AIM OF THE TASK: Copy out precisely the lines of the material that follows, beginning with the line containing "Segment myocardium. (SVG masks)" and ending with its last line; exclude pictures.

DATA SHOWN:
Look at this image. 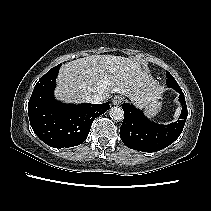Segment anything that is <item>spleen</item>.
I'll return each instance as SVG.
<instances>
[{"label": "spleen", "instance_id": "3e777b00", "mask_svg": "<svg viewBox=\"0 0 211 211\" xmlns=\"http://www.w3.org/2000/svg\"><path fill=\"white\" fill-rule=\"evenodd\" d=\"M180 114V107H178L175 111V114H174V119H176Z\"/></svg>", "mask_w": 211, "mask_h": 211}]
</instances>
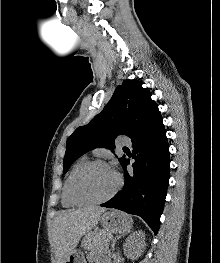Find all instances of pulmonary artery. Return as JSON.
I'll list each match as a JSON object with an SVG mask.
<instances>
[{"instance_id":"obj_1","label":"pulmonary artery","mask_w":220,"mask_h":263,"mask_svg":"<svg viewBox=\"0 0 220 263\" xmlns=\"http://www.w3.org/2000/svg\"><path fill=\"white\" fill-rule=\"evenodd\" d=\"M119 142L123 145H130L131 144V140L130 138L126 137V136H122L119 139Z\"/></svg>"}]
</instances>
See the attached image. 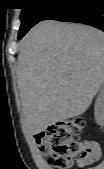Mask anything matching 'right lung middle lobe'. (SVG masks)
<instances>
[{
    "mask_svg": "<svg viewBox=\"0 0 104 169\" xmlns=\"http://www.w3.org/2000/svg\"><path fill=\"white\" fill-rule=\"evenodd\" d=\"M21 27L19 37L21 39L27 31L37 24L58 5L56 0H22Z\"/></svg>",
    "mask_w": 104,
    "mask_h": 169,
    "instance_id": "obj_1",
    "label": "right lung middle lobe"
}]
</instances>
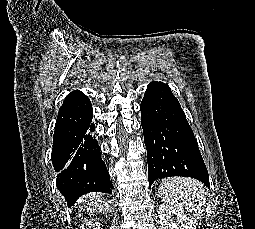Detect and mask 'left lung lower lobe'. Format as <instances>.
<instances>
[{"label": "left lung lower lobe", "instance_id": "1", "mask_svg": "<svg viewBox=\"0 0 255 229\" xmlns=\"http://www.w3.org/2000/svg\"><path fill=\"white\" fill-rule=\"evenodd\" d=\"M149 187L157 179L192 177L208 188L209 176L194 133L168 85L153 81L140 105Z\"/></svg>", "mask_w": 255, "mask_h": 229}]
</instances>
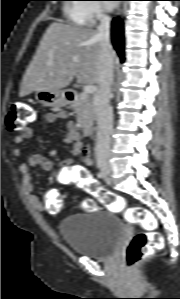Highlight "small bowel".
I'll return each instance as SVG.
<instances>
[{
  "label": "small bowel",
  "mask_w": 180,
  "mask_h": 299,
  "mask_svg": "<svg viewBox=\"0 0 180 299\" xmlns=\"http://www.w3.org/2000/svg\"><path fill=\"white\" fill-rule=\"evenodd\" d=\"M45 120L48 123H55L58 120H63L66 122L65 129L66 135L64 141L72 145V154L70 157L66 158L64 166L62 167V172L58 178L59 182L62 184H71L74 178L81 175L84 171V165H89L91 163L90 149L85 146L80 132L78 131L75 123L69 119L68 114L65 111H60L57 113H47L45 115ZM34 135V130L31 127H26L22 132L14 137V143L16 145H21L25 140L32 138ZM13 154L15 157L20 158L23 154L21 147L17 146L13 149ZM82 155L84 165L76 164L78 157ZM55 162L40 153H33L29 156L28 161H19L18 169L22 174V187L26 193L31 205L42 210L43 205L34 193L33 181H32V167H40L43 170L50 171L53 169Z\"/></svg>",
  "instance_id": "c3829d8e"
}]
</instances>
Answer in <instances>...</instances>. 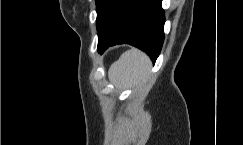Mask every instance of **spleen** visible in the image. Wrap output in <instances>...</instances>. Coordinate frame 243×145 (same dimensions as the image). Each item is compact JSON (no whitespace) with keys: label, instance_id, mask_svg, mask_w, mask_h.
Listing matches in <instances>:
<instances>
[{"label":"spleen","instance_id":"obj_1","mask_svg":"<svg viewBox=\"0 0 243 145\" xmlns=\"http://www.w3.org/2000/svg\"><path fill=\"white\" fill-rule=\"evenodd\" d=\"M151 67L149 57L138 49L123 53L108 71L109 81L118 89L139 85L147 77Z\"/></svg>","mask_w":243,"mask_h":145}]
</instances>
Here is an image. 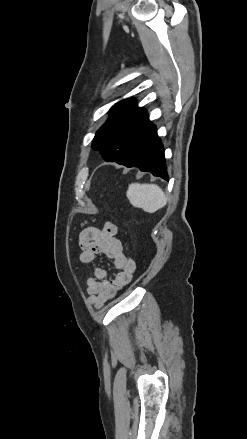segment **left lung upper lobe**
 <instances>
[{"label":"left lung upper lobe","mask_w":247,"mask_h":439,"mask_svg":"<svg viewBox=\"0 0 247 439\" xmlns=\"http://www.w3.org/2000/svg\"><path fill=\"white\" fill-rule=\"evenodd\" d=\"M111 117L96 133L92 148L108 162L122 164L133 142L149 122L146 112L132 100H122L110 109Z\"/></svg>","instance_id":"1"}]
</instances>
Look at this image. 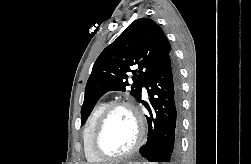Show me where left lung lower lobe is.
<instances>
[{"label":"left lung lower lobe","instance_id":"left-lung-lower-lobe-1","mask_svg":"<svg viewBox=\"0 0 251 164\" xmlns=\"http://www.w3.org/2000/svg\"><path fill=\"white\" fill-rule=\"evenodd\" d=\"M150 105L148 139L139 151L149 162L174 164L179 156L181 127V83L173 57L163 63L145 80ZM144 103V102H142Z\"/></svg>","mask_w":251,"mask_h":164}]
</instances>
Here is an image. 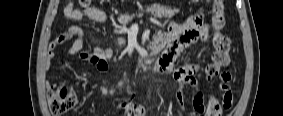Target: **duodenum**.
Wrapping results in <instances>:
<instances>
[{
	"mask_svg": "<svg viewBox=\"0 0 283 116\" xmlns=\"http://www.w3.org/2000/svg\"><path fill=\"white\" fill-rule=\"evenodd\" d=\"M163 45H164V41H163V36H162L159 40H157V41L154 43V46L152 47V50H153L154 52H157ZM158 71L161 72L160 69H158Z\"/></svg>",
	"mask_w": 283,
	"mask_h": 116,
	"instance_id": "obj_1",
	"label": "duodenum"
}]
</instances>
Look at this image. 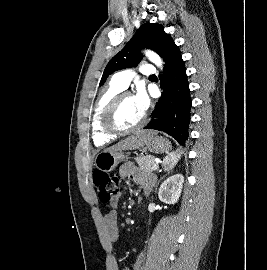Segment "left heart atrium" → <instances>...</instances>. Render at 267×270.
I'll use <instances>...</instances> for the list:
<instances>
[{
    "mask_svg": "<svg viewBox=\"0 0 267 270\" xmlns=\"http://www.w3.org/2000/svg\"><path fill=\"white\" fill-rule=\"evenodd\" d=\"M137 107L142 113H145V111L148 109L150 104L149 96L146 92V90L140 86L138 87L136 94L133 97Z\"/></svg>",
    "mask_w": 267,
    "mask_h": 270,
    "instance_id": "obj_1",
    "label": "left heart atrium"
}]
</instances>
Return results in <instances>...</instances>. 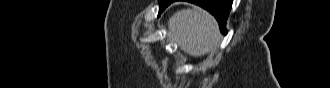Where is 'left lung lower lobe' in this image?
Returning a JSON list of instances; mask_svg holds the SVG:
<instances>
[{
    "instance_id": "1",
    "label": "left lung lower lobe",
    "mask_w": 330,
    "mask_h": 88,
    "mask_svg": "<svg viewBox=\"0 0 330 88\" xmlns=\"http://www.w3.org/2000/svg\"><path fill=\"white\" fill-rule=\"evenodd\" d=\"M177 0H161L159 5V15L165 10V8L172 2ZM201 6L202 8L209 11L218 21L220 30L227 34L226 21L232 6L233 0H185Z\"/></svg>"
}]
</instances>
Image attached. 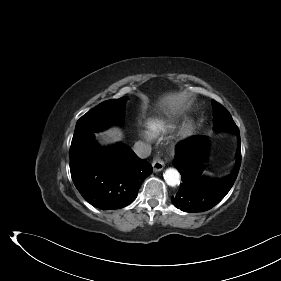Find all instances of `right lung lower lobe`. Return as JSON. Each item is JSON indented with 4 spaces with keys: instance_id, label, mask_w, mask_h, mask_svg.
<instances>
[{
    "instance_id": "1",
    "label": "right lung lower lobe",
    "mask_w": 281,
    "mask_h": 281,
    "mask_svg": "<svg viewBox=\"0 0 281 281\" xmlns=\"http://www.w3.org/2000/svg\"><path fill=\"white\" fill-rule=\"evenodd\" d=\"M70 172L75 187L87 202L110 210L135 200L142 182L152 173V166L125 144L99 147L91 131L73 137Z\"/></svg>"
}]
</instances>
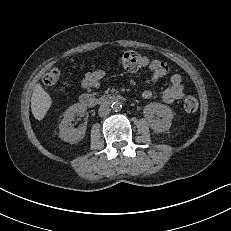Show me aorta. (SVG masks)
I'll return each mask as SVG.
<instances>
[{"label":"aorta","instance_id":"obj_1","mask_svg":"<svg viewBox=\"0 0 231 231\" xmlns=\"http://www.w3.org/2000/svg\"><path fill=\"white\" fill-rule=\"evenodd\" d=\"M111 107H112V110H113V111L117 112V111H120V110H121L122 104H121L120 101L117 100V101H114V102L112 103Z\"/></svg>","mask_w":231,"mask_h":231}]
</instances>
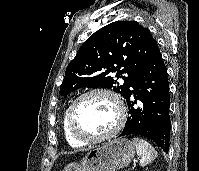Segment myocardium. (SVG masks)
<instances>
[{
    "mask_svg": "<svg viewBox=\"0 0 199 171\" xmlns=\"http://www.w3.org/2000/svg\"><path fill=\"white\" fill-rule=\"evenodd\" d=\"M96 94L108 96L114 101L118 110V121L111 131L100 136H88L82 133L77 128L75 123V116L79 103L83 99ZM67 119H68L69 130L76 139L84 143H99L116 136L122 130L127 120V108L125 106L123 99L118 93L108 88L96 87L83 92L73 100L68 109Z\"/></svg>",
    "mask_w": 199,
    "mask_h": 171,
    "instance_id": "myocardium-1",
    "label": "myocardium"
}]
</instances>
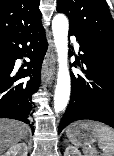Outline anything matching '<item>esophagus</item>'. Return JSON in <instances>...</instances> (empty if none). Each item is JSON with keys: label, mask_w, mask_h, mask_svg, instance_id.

RESPONSE:
Segment myocardium. (SVG masks)
<instances>
[{
    "mask_svg": "<svg viewBox=\"0 0 199 171\" xmlns=\"http://www.w3.org/2000/svg\"><path fill=\"white\" fill-rule=\"evenodd\" d=\"M96 94L108 96L114 101L118 110V121L111 131L100 136H88L82 133L77 128L75 123V116L79 103L83 99ZM67 119H68L69 130L76 139L84 143H99L116 136L122 130L127 120V108L125 106L123 99L118 93L108 88L96 87L83 92L73 100L68 109Z\"/></svg>",
    "mask_w": 199,
    "mask_h": 171,
    "instance_id": "myocardium-1",
    "label": "myocardium"
}]
</instances>
Outline anything matching '<item>esophagus</item>'. Return JSON in <instances>...</instances> (empty if none). Each item is JSON with keys: label, mask_w, mask_h, mask_svg, instance_id.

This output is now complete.